ChanServ changed the topic of #nixos-systemd to: NixOS <3 systemd | https://jitsi.nixcon.net/systemd | Next meeting 08.12.2020 14:00 UTC (every two weeks)
Emantor has quit [Quit: ZNC - http://znc.in]
Emantor has joined #nixos-systemd
lukegb has quit [Quit: ~~lukegb out~~]
lukegb has joined #nixos-systemd
<Mic92> hexa-: I had the same issue
<Mic92> on my server
<Mic92> I had to do echo 1 > /proc/sys/kernel/sysrq; echo b > /proc/sysrq-trigger
Mic92 has quit [Quit: WeeChat 3.0]
Mic92 has joined #nixos-systemd
<hexa-> Ya same
emily has quit [Ping timeout: 260 seconds]

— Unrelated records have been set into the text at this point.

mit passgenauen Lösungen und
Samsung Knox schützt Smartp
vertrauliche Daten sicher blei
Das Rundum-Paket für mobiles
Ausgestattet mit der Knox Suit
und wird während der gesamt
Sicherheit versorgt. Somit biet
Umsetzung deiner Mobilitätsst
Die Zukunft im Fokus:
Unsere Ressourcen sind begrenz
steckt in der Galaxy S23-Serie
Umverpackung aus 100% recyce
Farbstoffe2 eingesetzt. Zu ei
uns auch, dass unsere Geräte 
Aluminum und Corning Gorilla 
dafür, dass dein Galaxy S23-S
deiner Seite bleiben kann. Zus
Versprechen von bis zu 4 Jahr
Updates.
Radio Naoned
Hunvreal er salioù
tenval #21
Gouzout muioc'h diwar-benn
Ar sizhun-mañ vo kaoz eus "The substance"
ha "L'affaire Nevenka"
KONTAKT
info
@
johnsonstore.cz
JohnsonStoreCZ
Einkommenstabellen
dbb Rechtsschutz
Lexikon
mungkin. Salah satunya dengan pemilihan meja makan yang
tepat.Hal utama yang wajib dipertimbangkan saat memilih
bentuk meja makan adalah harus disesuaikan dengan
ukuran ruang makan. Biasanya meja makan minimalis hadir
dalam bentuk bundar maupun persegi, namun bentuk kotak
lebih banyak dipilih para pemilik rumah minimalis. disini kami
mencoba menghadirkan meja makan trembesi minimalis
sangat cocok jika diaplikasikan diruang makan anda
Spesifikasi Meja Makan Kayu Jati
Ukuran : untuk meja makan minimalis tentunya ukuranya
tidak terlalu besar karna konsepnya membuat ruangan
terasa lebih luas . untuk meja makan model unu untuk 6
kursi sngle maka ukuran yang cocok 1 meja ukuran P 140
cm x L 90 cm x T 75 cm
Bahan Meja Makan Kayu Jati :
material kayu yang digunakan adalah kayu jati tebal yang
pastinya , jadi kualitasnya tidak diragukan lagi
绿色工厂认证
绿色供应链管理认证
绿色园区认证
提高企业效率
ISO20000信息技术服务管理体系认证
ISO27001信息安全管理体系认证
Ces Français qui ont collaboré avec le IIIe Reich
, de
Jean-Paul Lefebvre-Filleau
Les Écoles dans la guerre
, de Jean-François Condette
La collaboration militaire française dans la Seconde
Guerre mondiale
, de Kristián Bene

emily has joined #nixos-systemd
pbb has quit [Quit: http://quassel-irc.org - Chat comfortably. Anywhere.]
pbb has joined #nixos-systemd
pbb has quit [Excess Flood]
pbb has joined #nixos-systemd
<arianvp> YAY
<arianvp> I think IO found a way to reliably fix the activation script
<arianvp> andi-:
<arianvp> sorry; aanderse
<aanderse> arianvp: hey what's up?
<arianvp> Do you know what the rationale was for activation script doing `systemctl stop` instead of `systemctl restart`?
<arianvp> ah it was for the scenario where "ExecStop" should be called on the old unit; and "ExecStart" on the new right? I wonder how often this is an issue in practise. At least it shouldn't be the _default_ behaviour as most services dont have an ExecStop
<arianvp> anyhow. The "fix" for not having racey startups is to not just start "letsencrypt.service" and "unbound.service"
<arianvp> but to stop them both; and then simply start "multi-user.target" (Or whatever they both have in wantedBy)
<arianvp> it then gets started up whilst pulling in all the dependencies... instead of having both start up in a different transaction
<arianvp> this even works with inter-dependencies with timers and services. Say a timer changed then we `systemctl stop blah.timer` and `systemctl stop letsencrypt.service` `blah.timer` has wantedBy = timers.target and `letsencrypt.service` has wantedBy = multi-user.target; their common ancestor is `basic.target` which pulls both in; so we can `systemctl start basic.target` to bring them both up
<arianvp> this works every time; and systemd does the right thing. We just need to answer the question "What is the common ancestor in the dependency tree"
<arianvp> I think if we make the target units derivations as well (instead of fixed unit file values in the systemd package); and `wantedBy = ["multi-user.target"]` changes the hash of the multi-user.target derivation; then nix will automatically detect which targets to start automatically
<arianvp> and then.... everything should be awesome?
<arianvp> I'm writing a little python program to experiment with this; but the idea sounds solid in my head. It would need some changes in the NixOS module for systemd so that we are sure that a target unit gets tainted when a new dependency is added to it
<arianvp> and with tainted I mean " The derivation generating blah.target is different between the two generations"
<arianvp> </braindump>
<lukegb> arianvp: does that fix the race condition where we try to renew ACME certs before DNS is available
<lukegb> I just love "2020/12/26 04:58:52 Could not create client: get directory at 'https://acme-v02.api.letsencrypt.org/directory': Get "https://acme-v02.api.letsencrypt.org/directory": dial tcp: lookup acme-v02.api.letsencrypt.org: no such host"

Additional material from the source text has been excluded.